[Start of Attachment]

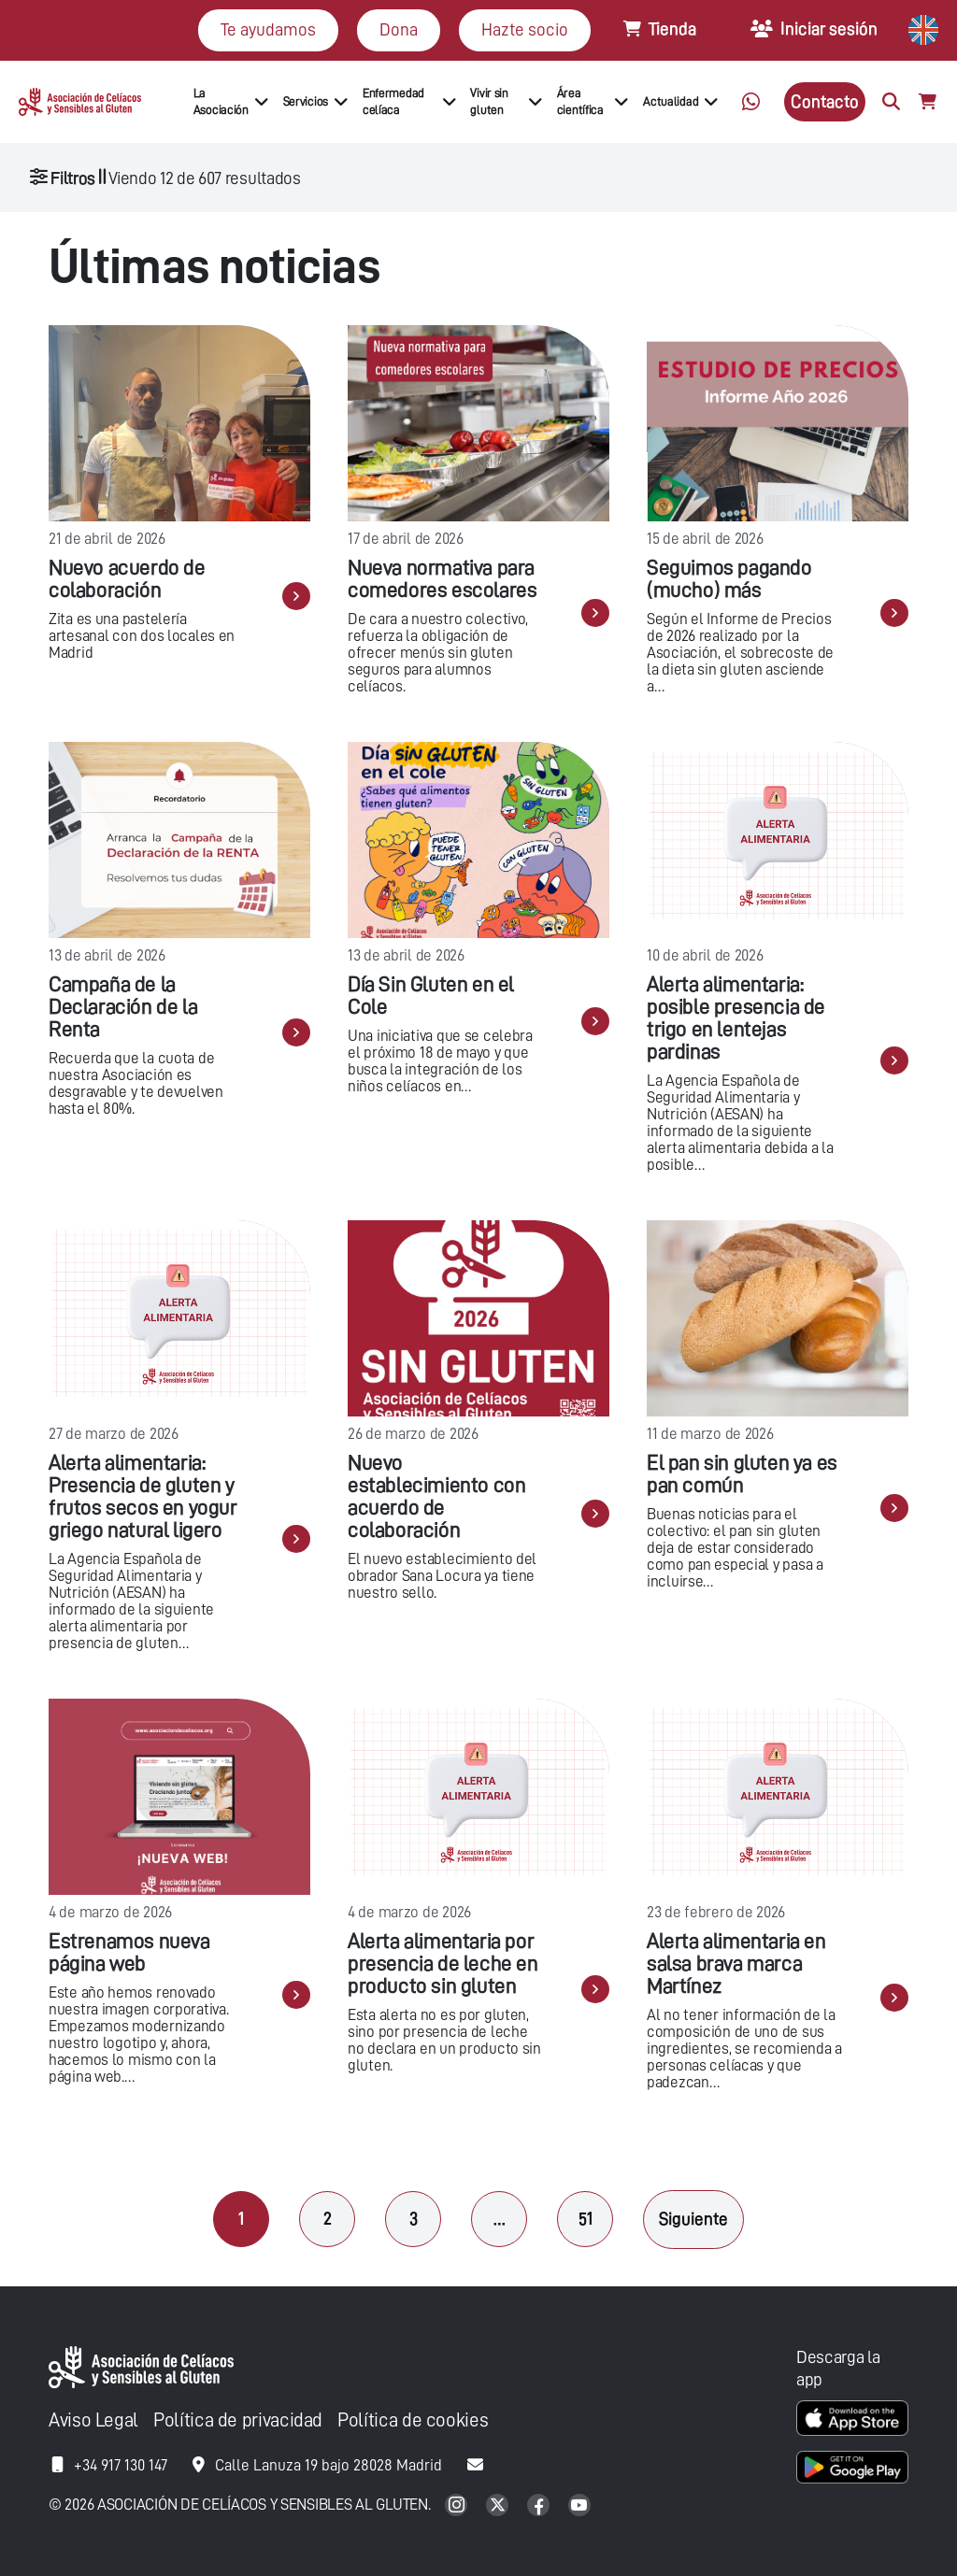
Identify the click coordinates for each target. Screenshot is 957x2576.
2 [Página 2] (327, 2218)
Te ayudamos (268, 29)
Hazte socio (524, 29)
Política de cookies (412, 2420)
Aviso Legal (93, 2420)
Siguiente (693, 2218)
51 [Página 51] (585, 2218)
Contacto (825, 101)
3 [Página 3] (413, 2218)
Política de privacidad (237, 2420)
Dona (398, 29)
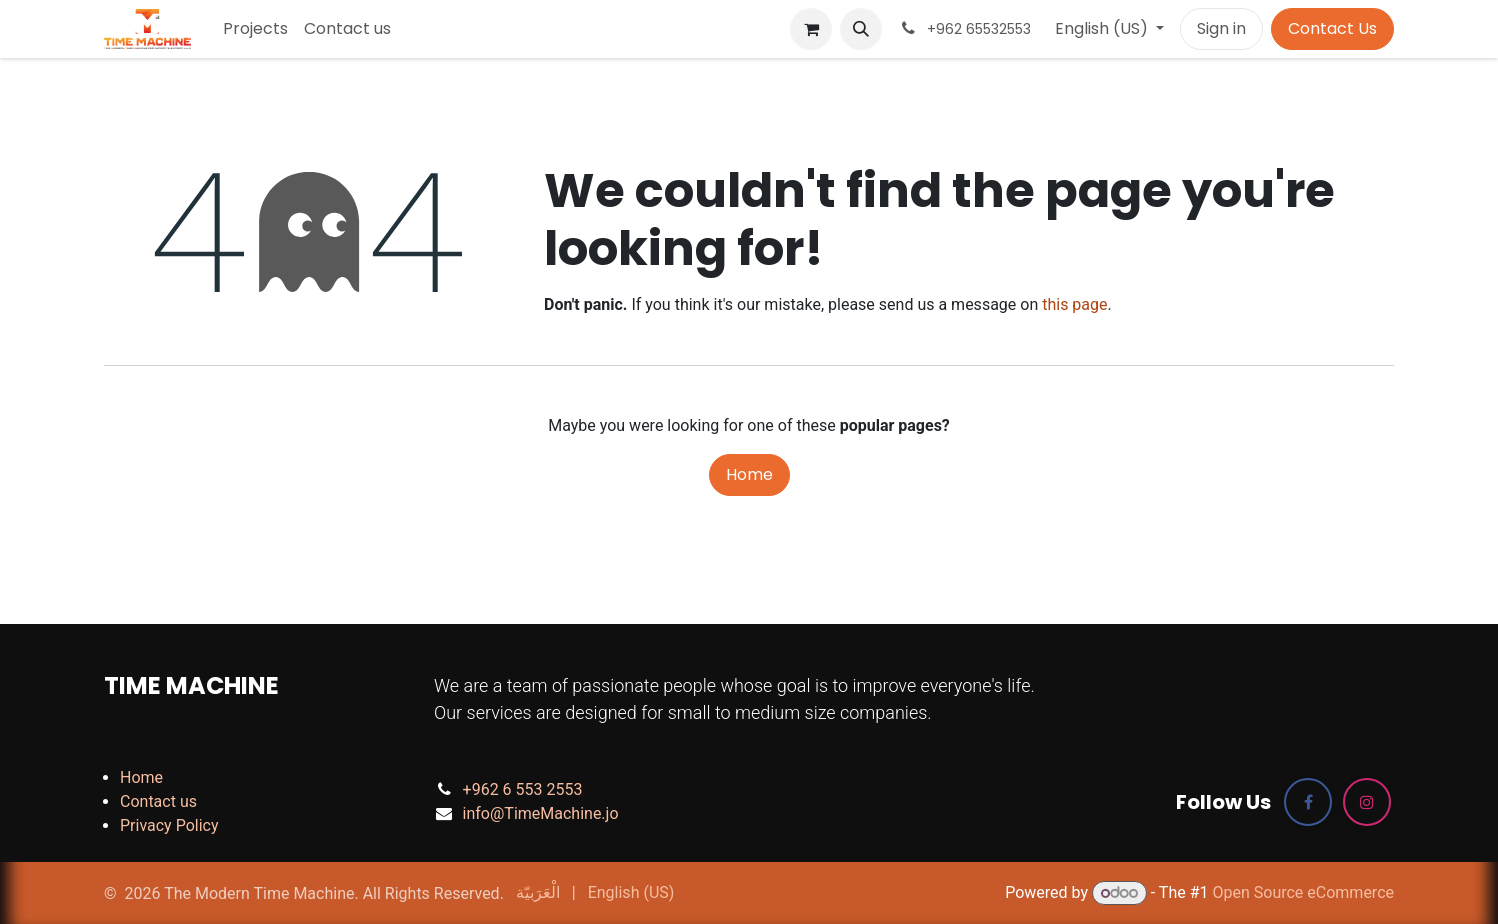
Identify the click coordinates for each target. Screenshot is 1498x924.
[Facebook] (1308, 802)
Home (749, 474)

[End of Attachment]

EXERCISE PROMPT — Going through the listing above, count every line in which the word "coordinates" occurs, and state only the count.

ANSWER BOX — 2